From when I was a child I always have had an interest in how things worked and how they were put together to make them look and feel as they did.

Many a scolding was had throughout my primary school years from my parents when they found clocks, watches, the house phone, cars or anything could get apart with the aid of some screwdrivers, spanners, saws and most probably the odd hammer or two all being rendered unuseable by my curiosity trying to find how they went together and worked.

From the ages of 6 through to around 11 years old many an item would be resigned to the bin and a stern telling off not to do that again.

Fortunately I persisted and educated myself on how many things worked and the older I got the more I understood and eventually more items went back together in a working order than didnt, even managing to get some things working that weren`t working before.

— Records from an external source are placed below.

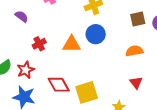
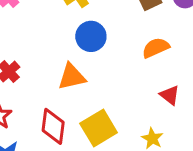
orange triangle: (72, 44) -> (72, 77), moved
red diamond: (59, 85) -> (53, 126), turned 50

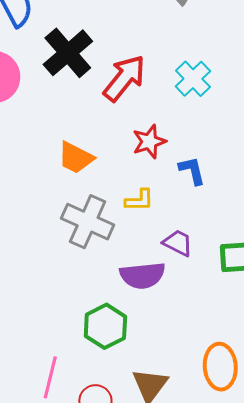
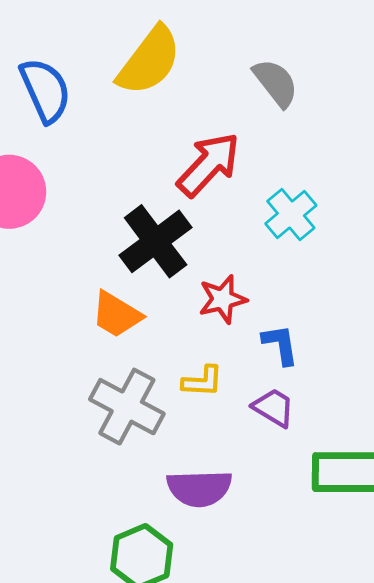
black cross: (68, 53) -> (156, 241), moved
red arrow: (124, 78) -> (209, 165), moved
purple trapezoid: (178, 243) -> (274, 408), moved

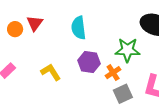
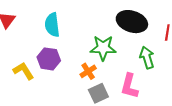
purple hexagon: (89, 62) -> (49, 59), moved

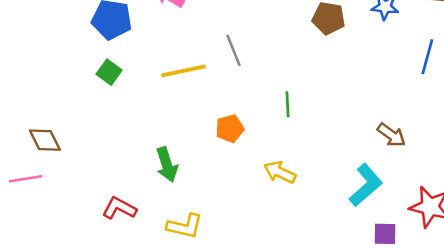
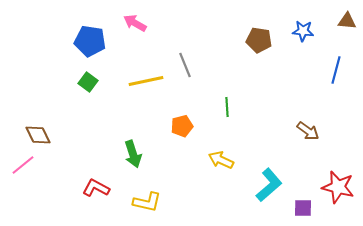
pink line: (26, 179) -> (23, 165), turned -30
cyan L-shape: (366, 185) -> (269, 185), moved

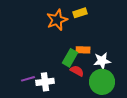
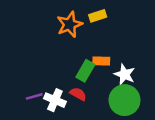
white star: (102, 61) -> (124, 74), turned 30
red semicircle: (77, 71) -> (78, 94), moved
white cross: (45, 82) -> (55, 100), turned 30

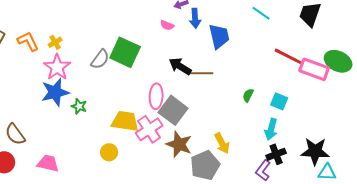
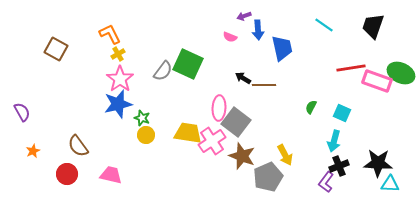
orange L-shape: (28, 41) -> (110, 34), moved
red line: (288, 56) -> (351, 68), turned -36
black arrow: (180, 66) -> (243, 78), size x0.7
yellow circle: (109, 152) -> (146, 135), moved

In secondary school my metal work teacher told me I had a natural aptitude and used to leave me to my own devices with all the machine tools in the classroom.

Apart from metalwork and woodwork academic life was not for me and I wanted to leave school as soon as school allowed and I applied for apprenticeships with now all gone british industries and passed all the aptitude test they all put me through, it all depended on my academic results and I would be in one.  But my academic apathy in school to the written word and mathematics meant I didnt get the results I needed and therefore punctured my hopes and opportunity.

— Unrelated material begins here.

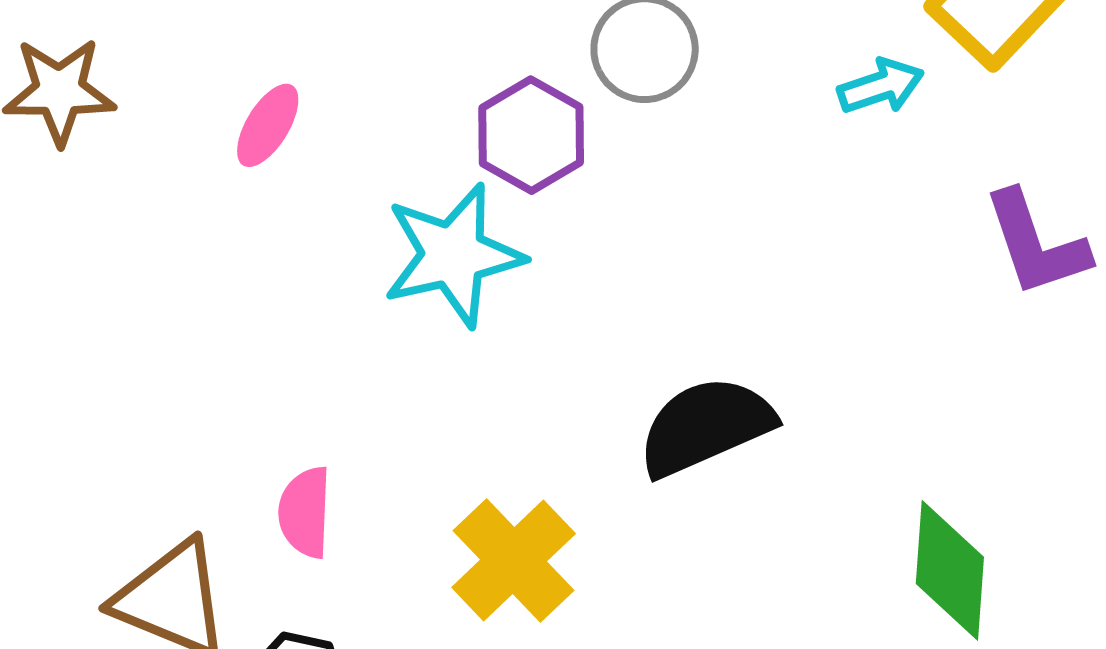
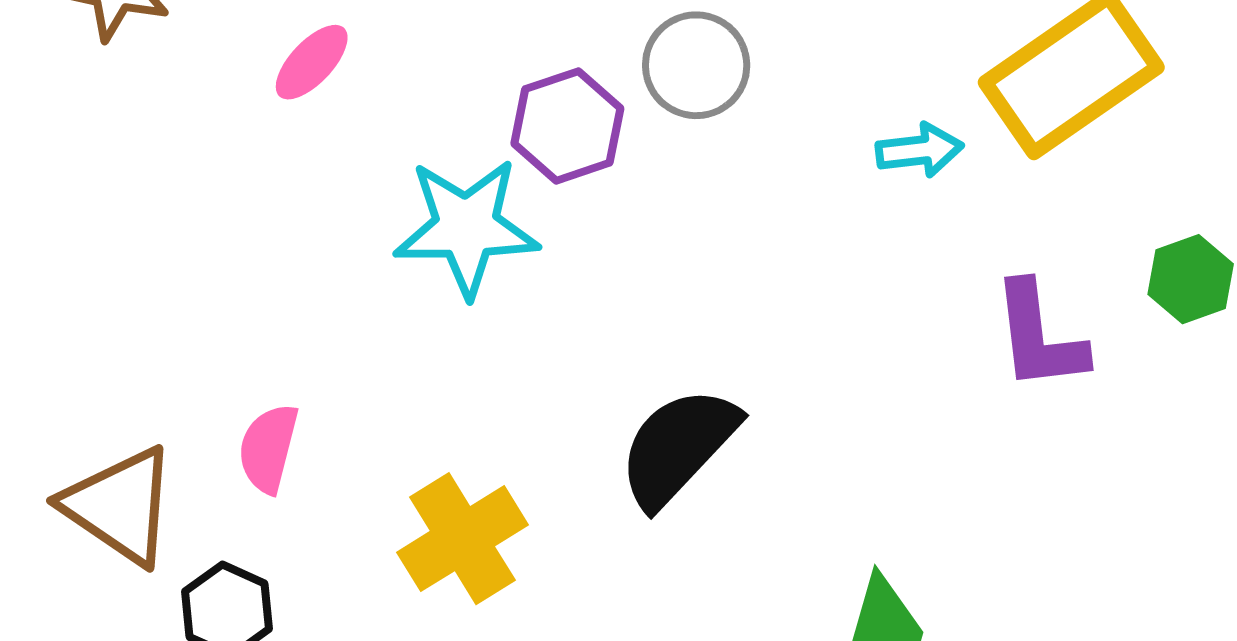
black semicircle: (706, 426) -> (678, 447), turned -35

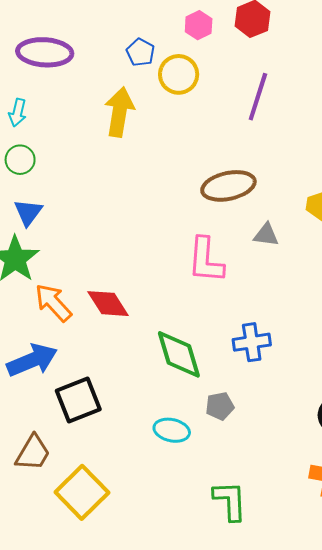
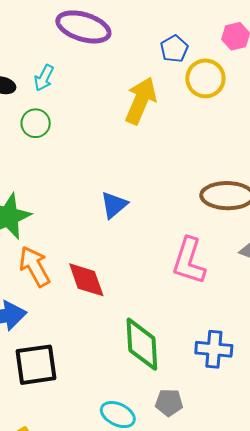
blue triangle: (28, 212) -> (114, 205), moved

I ended up working for a stalinesque managed agricultural dealership at teh age of 16, unable to drive my parents organised I get a lift with a neighbour which got me to work about an hour before work started and had to catch a busback over an hour after work ended, my day would start at 6.30 am ish, catch my lift and travel to work, wait in their car in the factory next door from 7.15 am to 8.30 am until my place of work opened, worked until 5.30, walk into town and catch a bus home at around 6.45, I didnt get home until 7.30 on any weekday. this carried on until I passed my test about a year later.

I called them stalinesque as it was a bit like slave labour, as I was allegedly doing an appreniceship and they claimed my pay was capped by the scheme, all of £17.50 a week, which in 1966 may have been a reasonable wage but in 1986 didnt go far even without having a car, it did creep up over my 4 years there and at the end when we parted company acrimoniously I was receiving the heady amount of £55 week !

I did finish the scheme they put me on, City and Guilds Agricultural Mechanic course, I did far better than anyone else had ever done on the course in its history in Carmarthenshire, a distinction on the course had never been acheived before,  even won a prize from the college for my efforts which I was presented with my results at one of those passing out do things.